Media Interest in Refugees May Have Peaked ... the Influx Hasn't

If they think their readers and audiences are zoning out, journalists need to find fresh ways to report and explain the whys and wherefores of the influx and to hold politicians to account for the way they have dealt with both the refugees arriving and the reasons they are fleeing their homes.

Children are still paying with their lives trying to get to the EU, but it's no longer front page news.

Since the beginning of last month when the photograph of three-year-old Aylan Kurdi washed up on a Turkish beach shocked Europeans - public and politicians alike - into grasping the plight of the thousands of refugees on the move from Syria, Afghanistan, Sudan and elsewhere in Africa, more than 40 more children have died.

Men and women are also continuing to lose their lives.

In total, the International Organisation for Migration estimates 3,000 people have died so far this year and the influx is not expected to slow any time soon despite the onset of winter, which will make the trek even more dangerous.

But much of the media has moved on to other stories and the refugees have slipped out of the headlines and down running orders as journalists focus on what they see as fresher news.

The issue briefly returned to the headlines as EU leaders met to agree a grand bargain with Turkey of more aid and visa liberalisation for Turks in exchange for better control of the refugee flow, but the reporting was focused more on the political deal-making than the continuing plight of the refugees.

When challenged, the argument you'll hear in newsrooms will be that the refugee flows aren't really news anymore.

It is a common failing. Unable to come up with fresh angles on a story, editors tend to move on and forget to follow up on stories only a few weeks before they couldn't seem to get enough of.

With the direct intervention of Russia in the war in Syria at the end of September catching many off guard, including most journalists and commentators, the media returned its attention to what is happening on the battlefield.

The people fleeing the conflict have been of less interest, which is an odd omission given the fact that Russia's military action backing a new government offensive and the response of the US and Saudi Arabia of increasing support for the rebels only makes it likely even more people will flee and add to the refugee flow.

Missing the obvious, with a few exceptions, media outlets are failing to draw their readers' and audiences' attention to the link between the man-made humanitarian catastrophe that is the Syrian civil war, the failure of many European states to contribute adequately to the aid operations for refugees in the neighbouring countries, and people making the decision to leave their life and livelihoods behind to seek refuge away from the bombs and bullets.

So should more of the media have stayed with the story?

While most journalists insist they are not campaigners and they are neutral reporters of events, editors in western countries make much of their role as the fourth estate; the guardians of democracy.

But a democracy can only be healthy when citizens - the voters - are well informed about the key issues their political representatives are grappling with.

The refugee influx is one such issue.

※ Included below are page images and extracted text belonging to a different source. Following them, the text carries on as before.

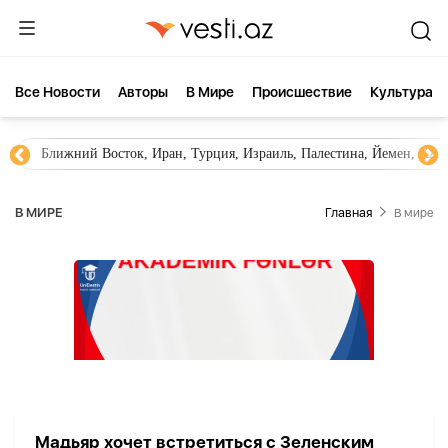
Все Новости
Aвторы
В Мире
Происшествие
Культура
Ближний Восток, Иран, Турция, Израиль, Палестина, Йемен, ХА
В МИРЕ
Главная
В мире
Мадьяр хочет встретиться с Зеленским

The numbers are unprecedented in most Europeans' lifetimes - not since the aftermath of World War Two has the continent seen so many people on the move.

And although many ordinary Europeans, aid organisations and governments have been trying to help the people arriving by road and by sea, we have also witnessed the less noble side of many on the continent who have resorted to spreading rumour and misinformation for their own ends.

The Hungarian government went as far as to stir up anti-refugee sentiment by stuffing scaremongering leaflets through their citizens' letterboxes. British tabloids have conflated the people seeking asylum with economic migrants to burnish their attacks on the government over immigration. Even in Germany, which along with Sweden has stood out as one of the most sympathetic countries, far right extremists have attacked refugee reception centres.

If European publics are ill-informed about who the refugees are and why they are coming - that they are ordinary people like themselves who've been forced to flee their homes - they are less likely to support decisions made by politicians to share the burden of offering asylum and to increase aid to the chronically underfunded relief operation supporting people displaced by conflict.

Charities and NGOs will also find it harder to raise money for the same cause and that in turn could well mean more people attempting the journey to Europe.

Given the refugees are going to keep on coming for the foreseeable future and governments are already struggling to cope with the numbers, the media will be failing in their role as the fourth estate and failing their readers and audiences if they continue to let their interest in the story fade.

If they think their readers and audiences are zoning out, journalists need to find fresh ways to report and explain the whys and wherefores of the influx and to hold politicians to account for the way they have dealt with both the refugees arriving and the reasons they are fleeing their homes.